ACTIVITY:
Retype, word for word, the lines from the first line of the entries through the line that holds "Black (561, 1419)"; leave out the pictures.

━━━ SUPPLIED ENTRIES

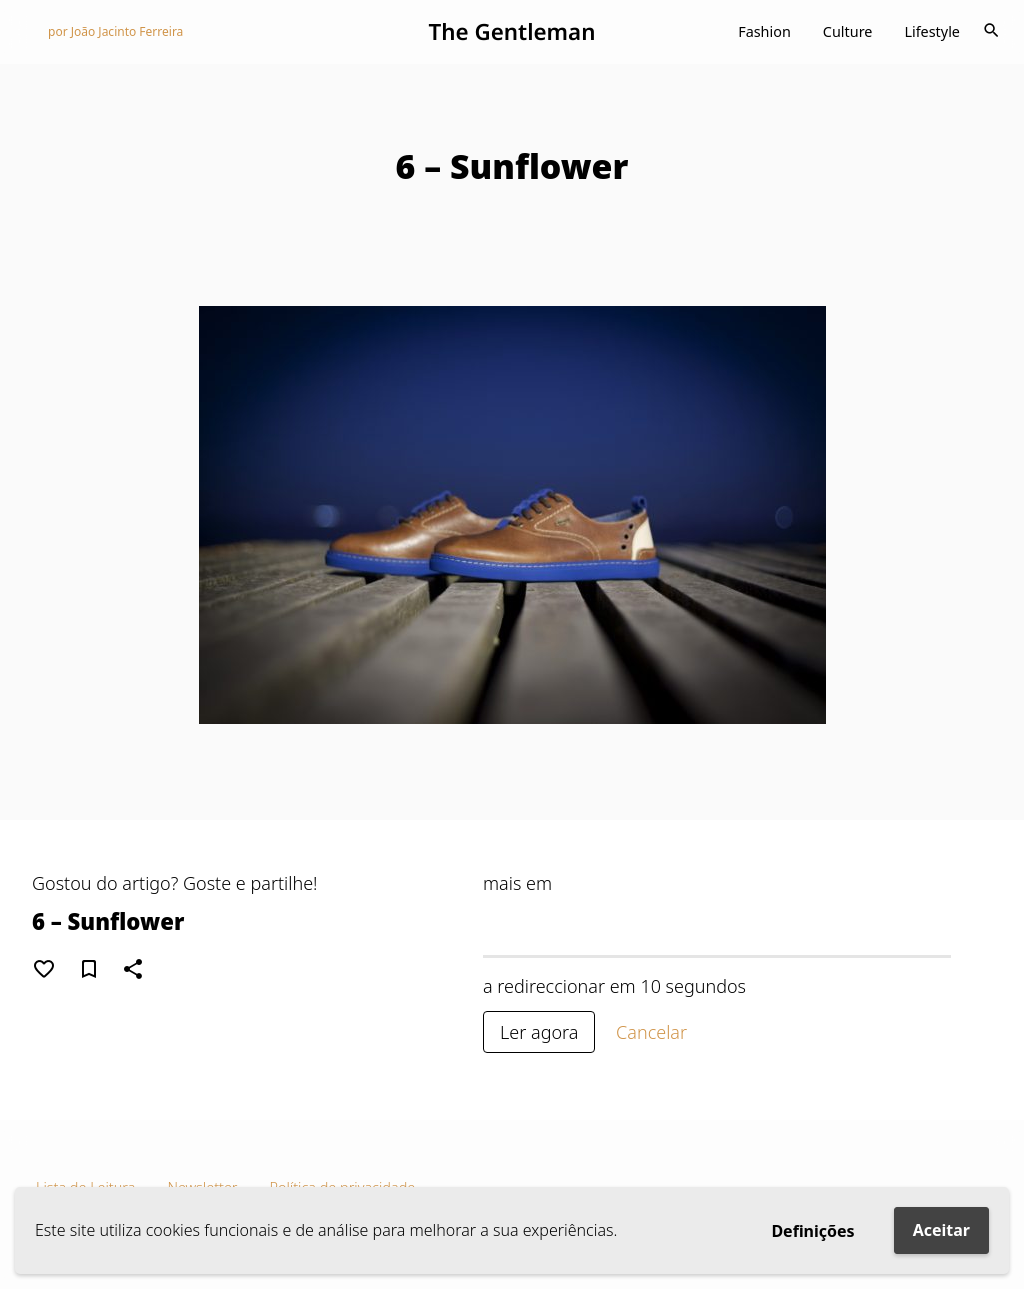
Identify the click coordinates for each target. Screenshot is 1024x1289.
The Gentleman (511, 31)
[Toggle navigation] (992, 32)
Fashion (764, 31)
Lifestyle (932, 31)
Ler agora (539, 1032)
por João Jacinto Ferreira (115, 31)
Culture (848, 31)
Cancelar (651, 1032)
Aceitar (941, 1230)
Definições (812, 1231)
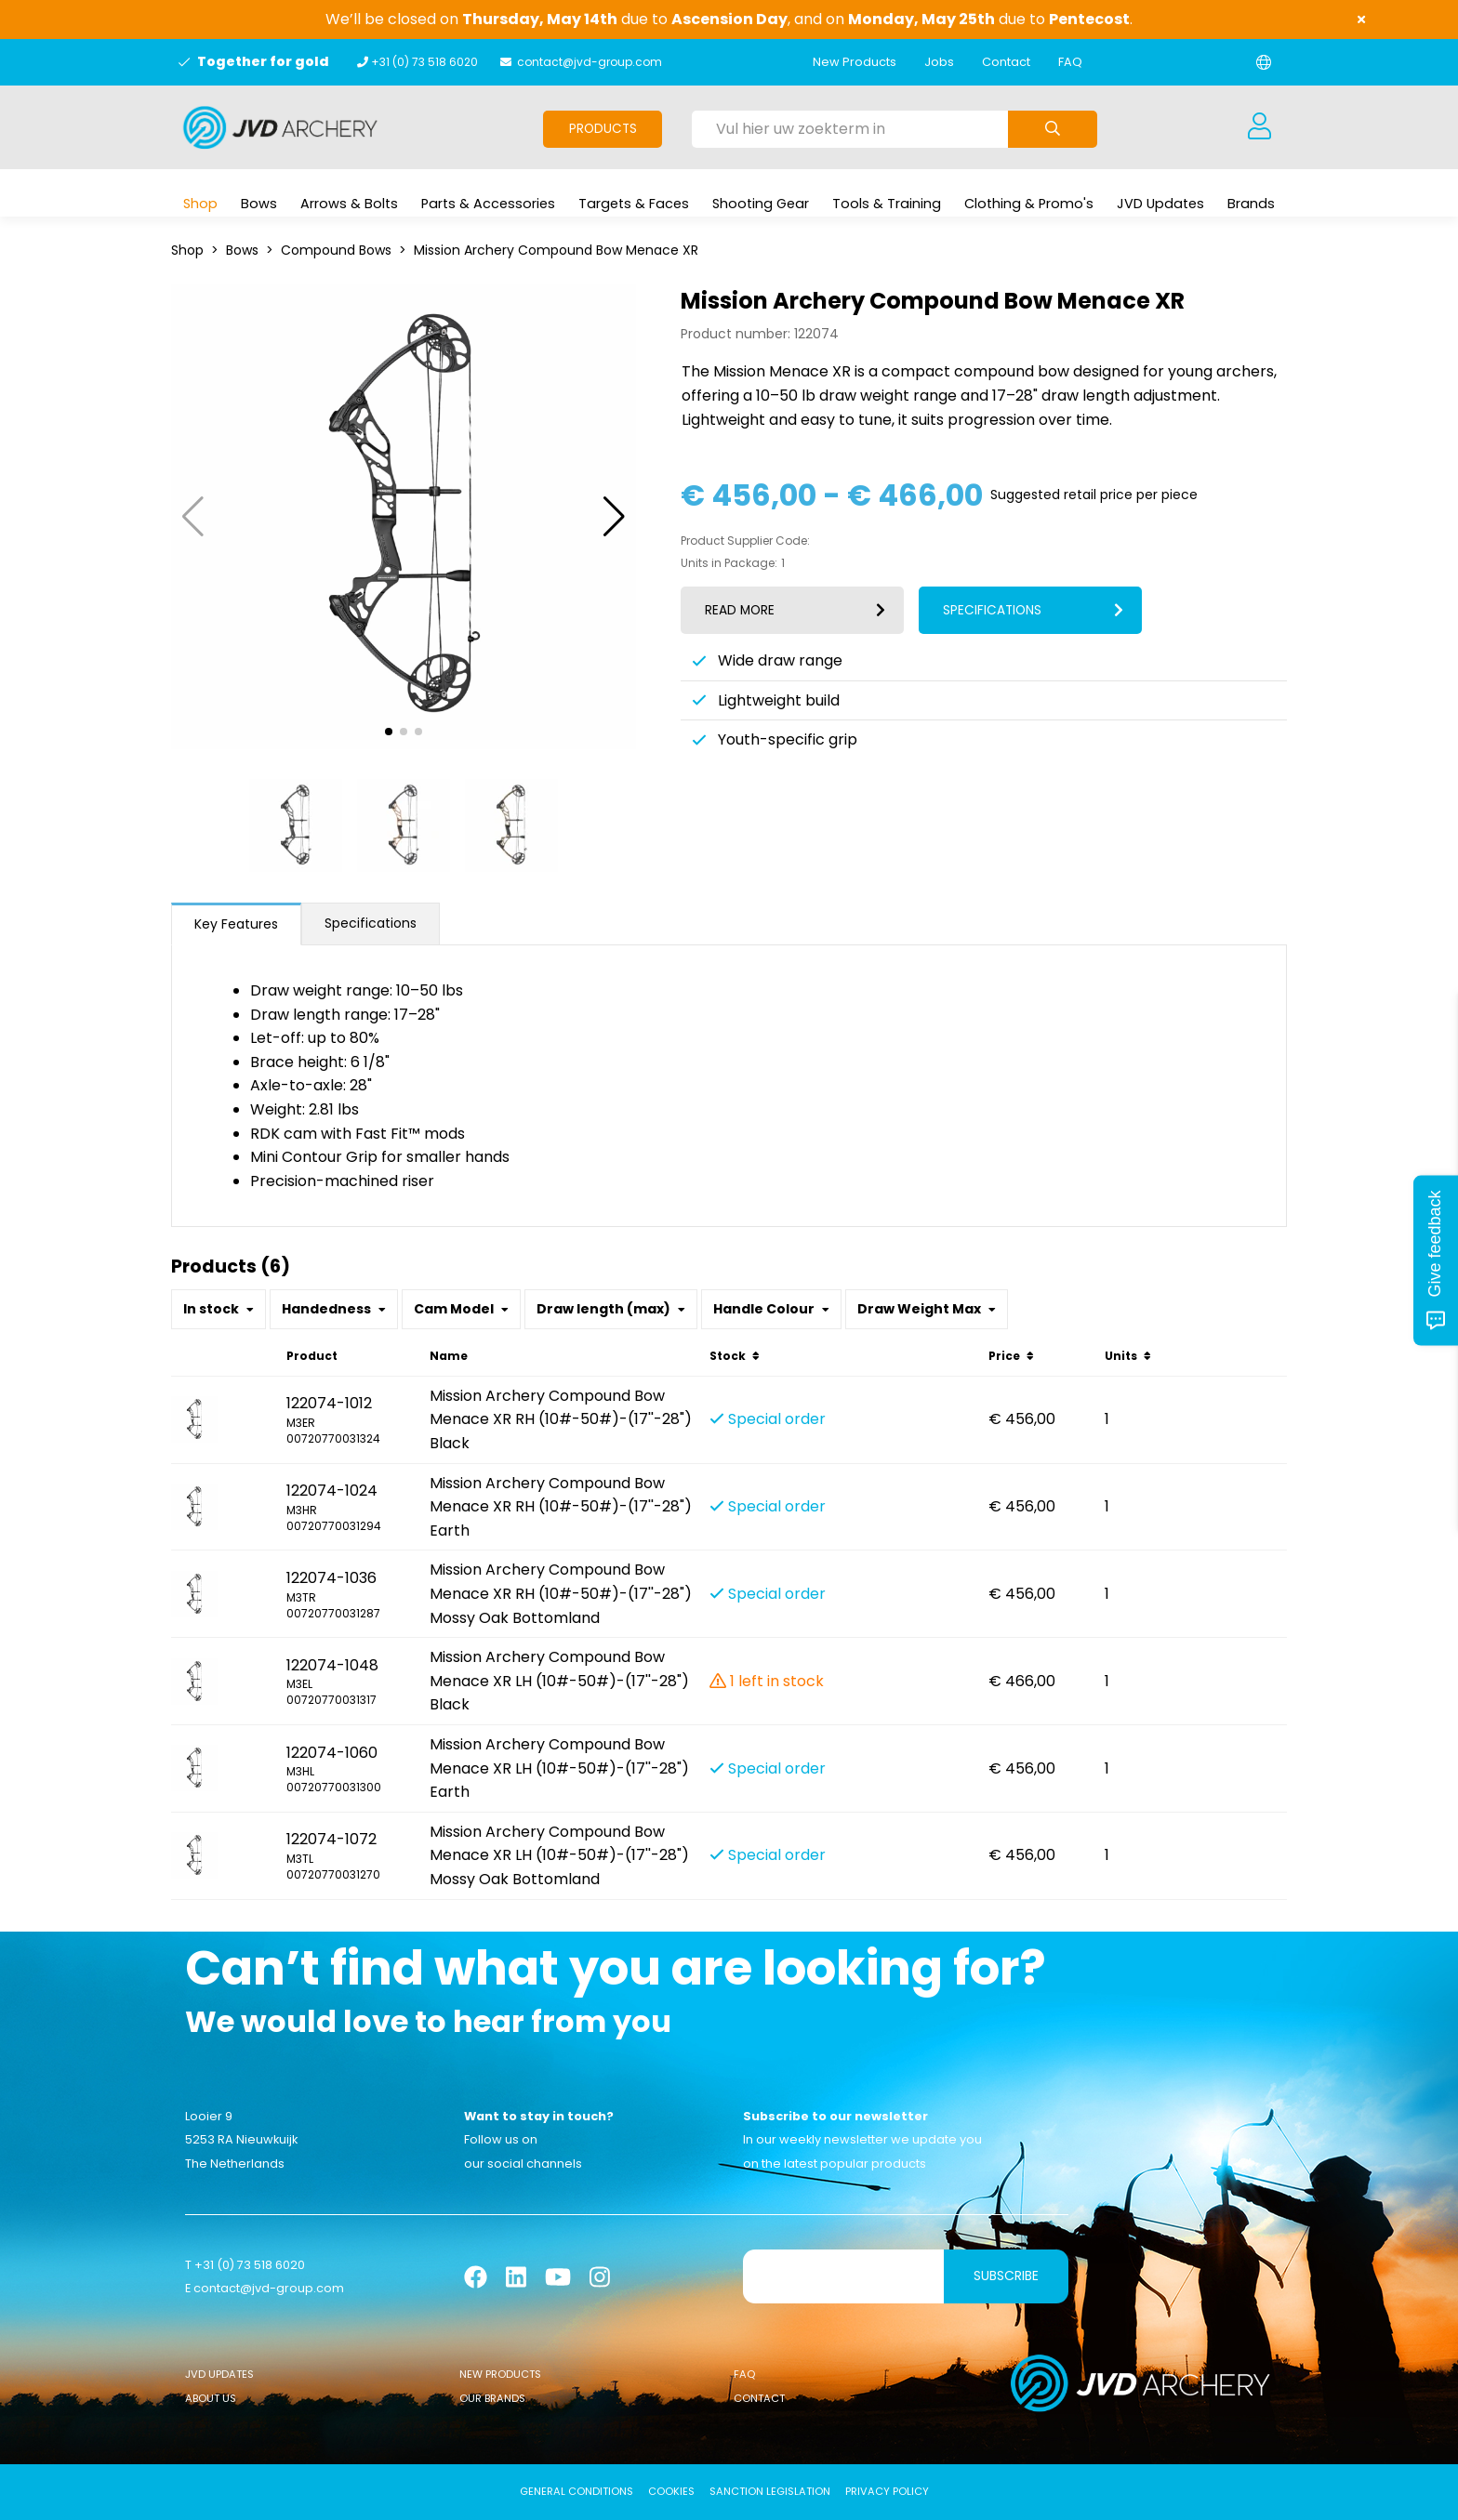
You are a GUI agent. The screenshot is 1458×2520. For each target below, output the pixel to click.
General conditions (576, 2491)
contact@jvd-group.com (589, 62)
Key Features (236, 924)
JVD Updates (219, 2374)
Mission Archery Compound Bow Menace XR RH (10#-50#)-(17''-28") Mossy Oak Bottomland (561, 1593)
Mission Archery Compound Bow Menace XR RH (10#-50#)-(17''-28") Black (561, 1419)
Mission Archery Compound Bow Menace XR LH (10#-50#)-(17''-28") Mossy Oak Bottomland (559, 1855)
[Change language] (1263, 62)
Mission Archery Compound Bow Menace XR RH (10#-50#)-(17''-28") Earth (561, 1506)
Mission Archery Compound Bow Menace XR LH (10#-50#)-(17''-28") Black (559, 1680)
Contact (1006, 62)
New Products (854, 62)
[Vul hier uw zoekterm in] (850, 129)
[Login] (1259, 127)
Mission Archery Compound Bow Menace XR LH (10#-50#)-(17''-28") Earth (559, 1768)
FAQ (1070, 62)
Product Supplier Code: (745, 541)
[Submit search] (1052, 129)
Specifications (371, 923)
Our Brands (492, 2398)
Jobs (939, 62)
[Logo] (280, 127)
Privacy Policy (887, 2491)
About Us (210, 2398)
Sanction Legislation (769, 2491)
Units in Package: (729, 563)
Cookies (671, 2491)
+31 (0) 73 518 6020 (424, 62)
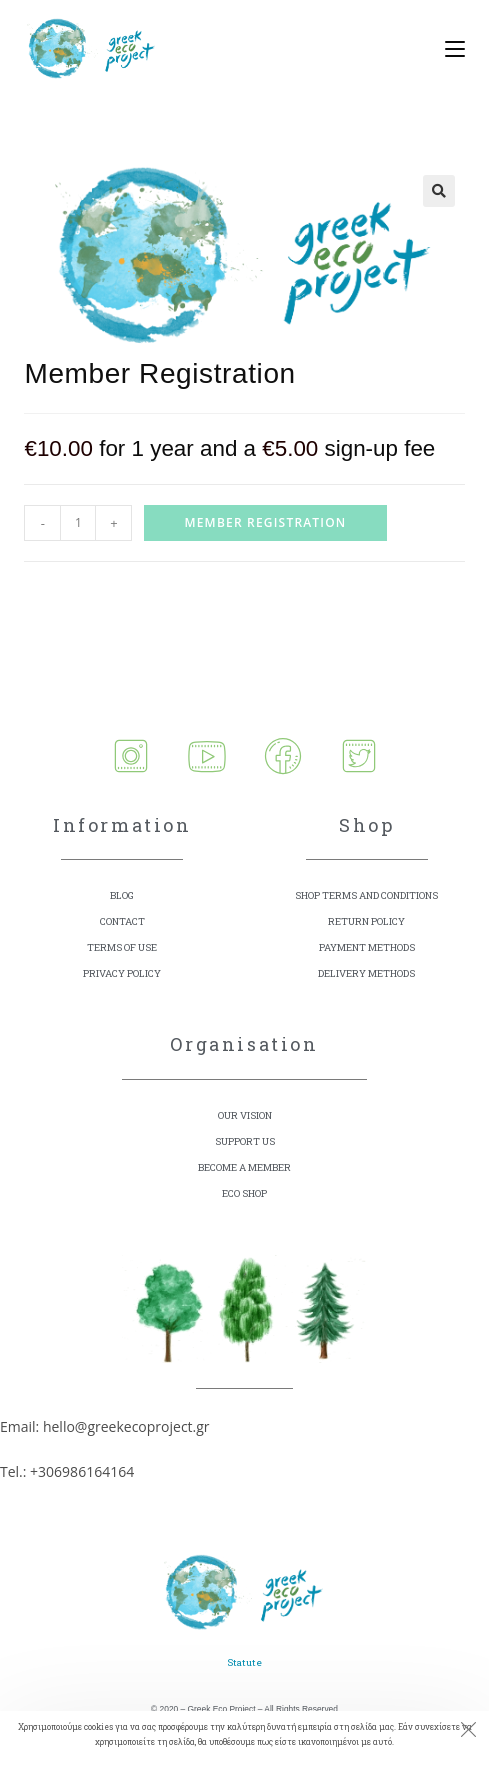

━━━━━━

RESPONSE AREA:
Identify the click coordinates for each target. Screenshot is 1024x1289.
The Gentleman (511, 31)
[Toggle navigation] (992, 32)
Fashion (764, 31)
Lifestyle (932, 31)
Ler agora (539, 1032)
por João Jacinto Ferreira (115, 31)
Culture (848, 31)
Cancelar (651, 1032)
Aceitar (941, 1230)
Definições (812, 1231)
You are a GUI agent. The screenshot is 1458×2520. For each target below, output the pixel to click.
General conditions (576, 2491)
contact@jvd-group.com (589, 62)
Key Features (236, 924)
JVD Updates (219, 2374)
Mission Archery Compound Bow Menace XR RH (10#-50#)-(17''-28") Mossy Oak Bottomland (561, 1593)
Mission Archery Compound Bow Menace XR RH (10#-50#)-(17''-28") Black (561, 1419)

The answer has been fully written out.